(Material supplied begins)
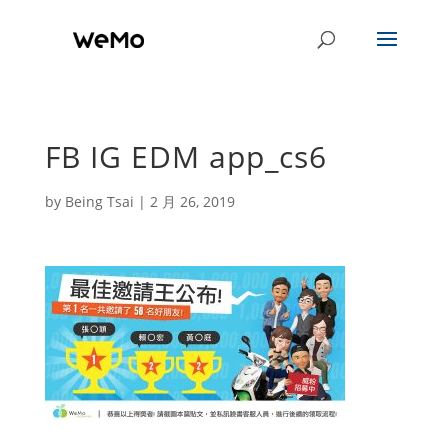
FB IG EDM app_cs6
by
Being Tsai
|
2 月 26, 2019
(Material supplied ends)
(Material supplied begins)
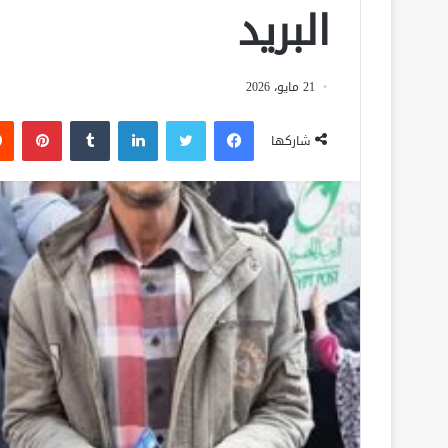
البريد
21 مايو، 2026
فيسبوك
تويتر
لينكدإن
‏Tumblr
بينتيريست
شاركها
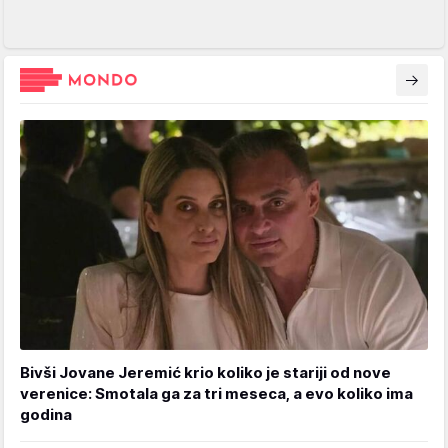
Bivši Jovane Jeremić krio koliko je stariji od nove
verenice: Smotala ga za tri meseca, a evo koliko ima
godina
(Material supplied ends)
(Material supplied begins)
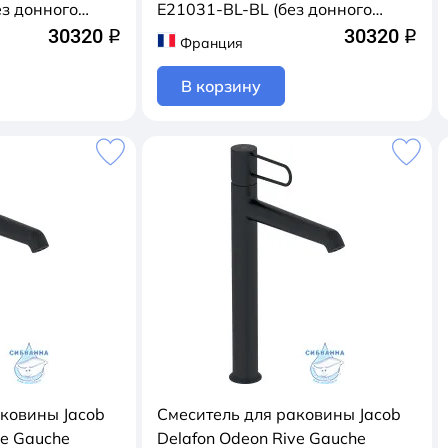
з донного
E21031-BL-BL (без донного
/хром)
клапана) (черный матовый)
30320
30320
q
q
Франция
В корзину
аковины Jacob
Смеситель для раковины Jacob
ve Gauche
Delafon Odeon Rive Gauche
(Material supplied ends)
### [Task item]
Read through the lines above and collect those that contain the string "Gauche".

### [Response area]
ve Gauche
Delafon Odeon Rive Gauche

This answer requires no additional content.